Currently the most popular format for semi-structured data is known as JSON for JavaScript Object Notation. JSON is a key:value record or document format that is quickly becoming a new standard for data interchange replacing CSV, XML, and other interchange formats. JSON is the basis for the RESTFUL web service protocol. It is more space efficient than XML and easier to parse. In addition, it is supported by a binary format, BSON, that is even faster to parse and extract individual sub-elements. JSON is a dynamic schema format where each record, or document in JSON terminology, contains the schema details for the document which can be different from one document to another. This promotes and supports RAD or Rapid Application Development.

MongoDB has become the most popular of the JSON databases or stores. It saves JSON documents in BSON format and produces JSON output to consuming clients. There are several sets of interoperable development tool sets known as "stacks" the most popular of which is call the MEAN stack as well as client libraries for most common languages.

MEAN stands for MongoDB, ExpressJS, AngularJS, and Node.js.

Class time over:

On to the problem. We all have TBs of relational data. Our experienced developers already know SQL and our schema. Some new development still fits with structured data. There is no sense in moving OLTP or structured DW data out of relational systems. There is no financially supportable way to rewrite all of our existing systems from scratch just to take advantage of new paradigms. Many new applications written primarily to use semi-structured data will need to present the relational data we've been collecting for the past 30+ years.

Many of us are capturing TBs of semi-structured data already. New developers that we want to hire only want to work in the NoSQL space. Some new applications are natural fits for semi-structured data. RAD techniques require schema flexibility to succeed. Many new and existing relational based applications could take advantage of all of that semi-structured data to expose new features without a massive redevelopment effort.

How to get relational data into MEAN stack applications and JSON data into C/C++/C# applications is the problem. Traditionally when faced with data in multiple silos we would either use ETL techniques to copy the data from one silo to another or we would write data access layers using multiple libraries.

ETL is time consuming and error prone. We may have to sacrifice precision or internal relationships in the target system. Maintaining a timely, consistent, view is a major constant effort and expense. Data duplication is itself an expense. Fast storage is not cheap!

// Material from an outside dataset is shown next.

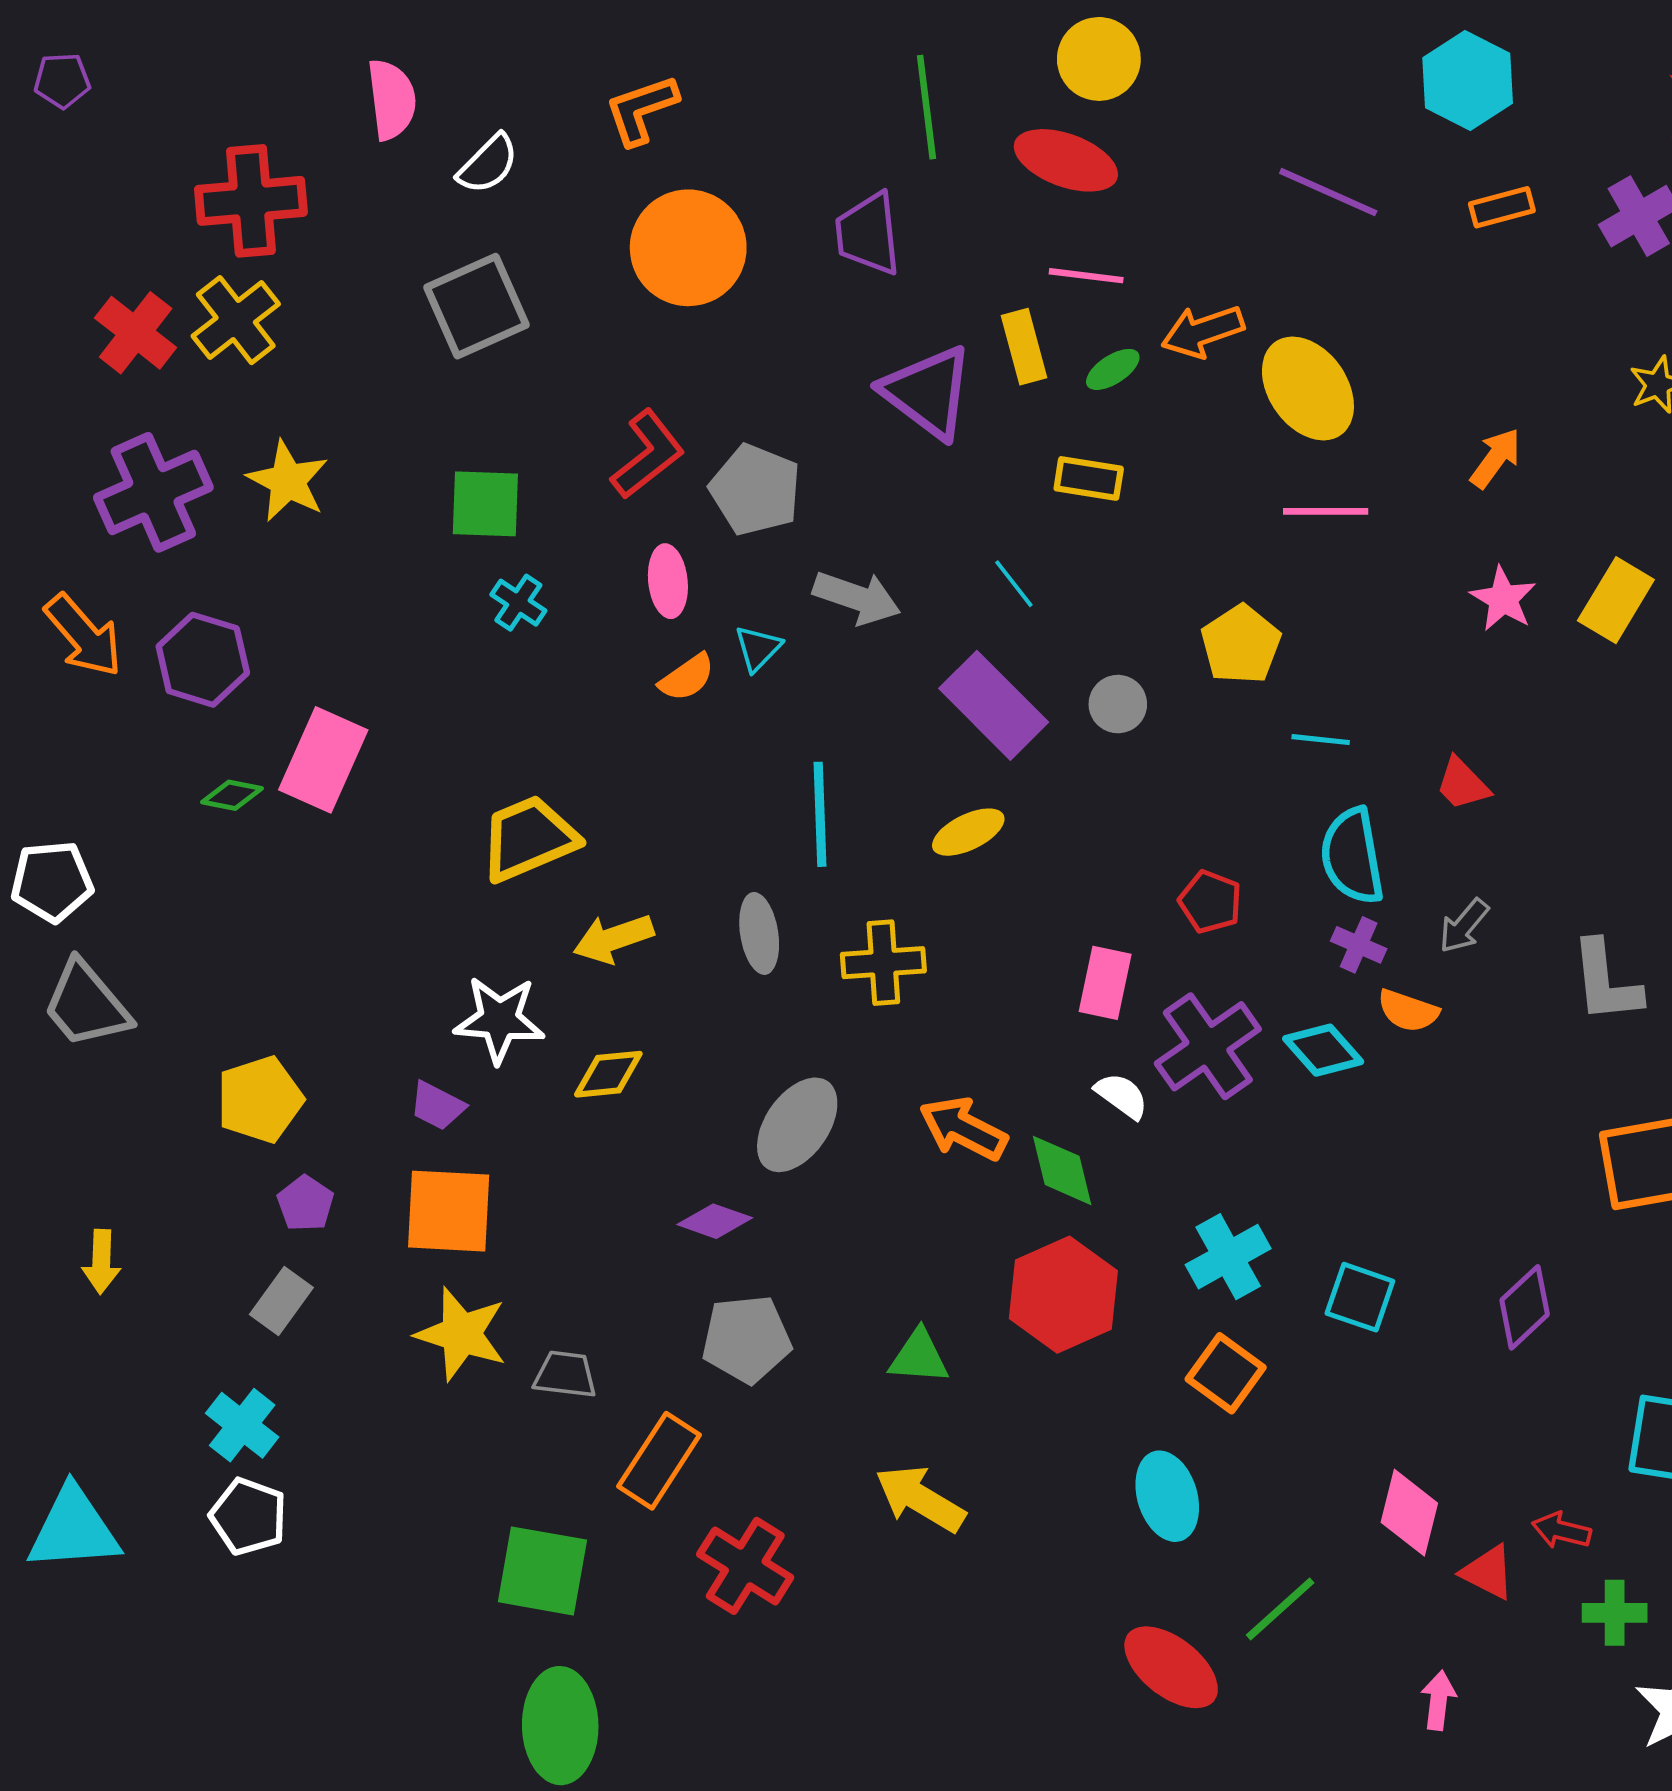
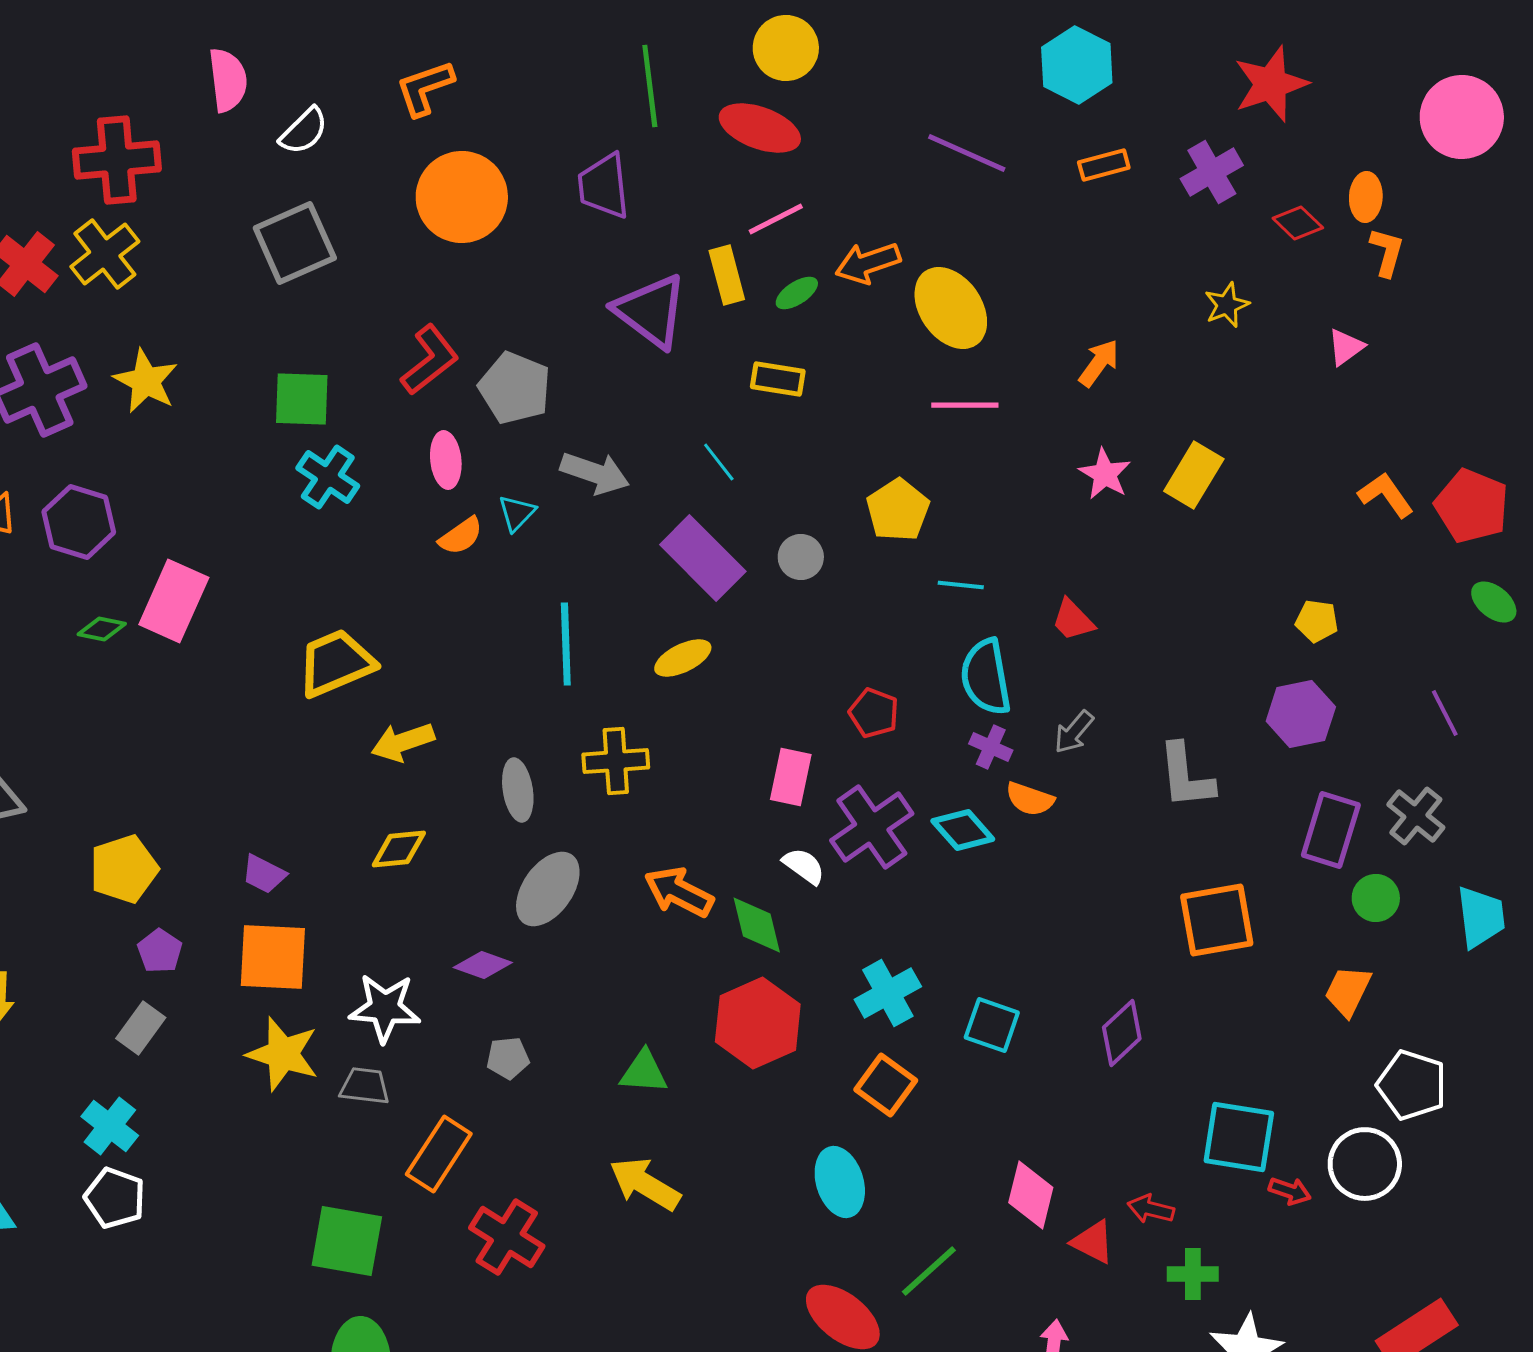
pink line: (1086, 276) -> (776, 219), turned -34
cyan cross: (518, 603) -> (328, 477), size x1.4
gray ellipse: (759, 933) -> (518, 790), moved
white star: (499, 1020) -> (385, 1008), moved
gray pentagon: (746, 1339) -> (508, 1058), size x0.6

We can't just move everything into MongoDB either. MongoDB like most NoSQL stores do not support multiple operation transactions, inter-object relationships (references and sub-documents are not relationships), XA transactions (so they cannot participate in transactions across multiple silos).

The solution:

The solution is Hybrid Application Development using a Hybrid Database system using both traditional and RAD development tools. Here is what is needed from a hybrid database for this to work:

Access from traditional development stacks (C, C++, C#, Perl, etc.)
Access from MEAN and other RAD development stacks
Full ACID compliant transaction support for all data
Full relational integrity and data normalization support for all data
Ability to store structure data with a predefined schema
Ability to store semi-structured data with a dynamic schema
Ability to present both types of data to both stacks in the native format of the data

JSON as JSON
Tables as tables

Ability to present both types of data to each stack in its native format

JSON as table data for traditional tools
Table data as JSON for RAD tools

Some NoSQL stores can handle ACID consistency but most can only manage "eventually consistent" transactions. Most, like MongoDB, can only guarantee consistent transactions and rollbacks for a single document, not for multiple documents in a collection nor for transactions that span multiple collections. Some NoSQL stores can support SQL or an SQL-like query language, however, they do not return data as rows and columns which is what is expected by SQL database access code.

Some RDBMS systems can:

Store JSON (or a binary form of it)
Store a collection as a collection (rather than as a column type)
Manipulate JSON fields within a document
Create indexes on JSON fields within the documents in a collection
Support referential integrity between JSON document fields and relational columns
Join JSON documents to relational tables

But most cannot do it all. I believe that these capabilities are the future of database and application development. Today there is one RDBMS product that CAN do it all:

Accept connections from MEAN stack and other MongoDB clients without modifying the application code
Accept connections from relational SQL clients
Support transactions on relation tables and JSON collections that include multiple tables/collections and multiple rows/documents
Allow joins between JSON collections and other JSON collections or relational tables
Enhance MEAN applications to support issuing SQL statements and return data in JSON format for those clients
Permit SQL clients to treat fields in JSON collection documents as ordinary columns
Support JSON and BSON as class 1 native data types for use as columns in relational tables or as a type to define a collection
Direct RESTFUL interface to expose all data as web services without middleware
Store JSON collections as collections
Permit any MongoDB aware client to treat relational tables collections
Support most MongoDB DDL and server management commands (including sharding)
Auto create databases and collections just as MongoDB does, on the fly

I know I'm sounding like a salesman, but I have nothing to sell you other than an idea and my help to achieve it in your organizations, so, bear with me. What is this magical database system? It is the latest incarnation of one of the first RDBMS products in the marketplace:

Informix Dynamic Server v12.10.xC4 from IBM

Informix, aka IDS, has all of the required features I mention above but it brings much more to the table:

Larger documents than MongoDB
Larger databases than MongoDB
Industry leading data replication technology
Four classes of data replication that can all work together
More capable time proven sharding technology than MongoDB
Data distribution and centralization capability
Support for Timeseries data
Support for Geospatial data
The only database system that can combine Timeseries and Geospatial data to track your IoT data through SpaceTime
User defined data types that perform as well as native types
World class OLTP transaction rates
Traditional and MEAN stack applications can connect and use both JSON and SQL data in their own native formats
Centralized databases up to 128PB
Distributed databases without size limits
Server fail over and load balancing fully configurable using SLA specifications
Five 9's reliability
Near Zero downtime
Upgrade server versions without downtime
Instantly bring up additional servers to load balance during peak periods
Support large numbers of concurrent transactions
Row level locking (MongoDB locks entire collections only)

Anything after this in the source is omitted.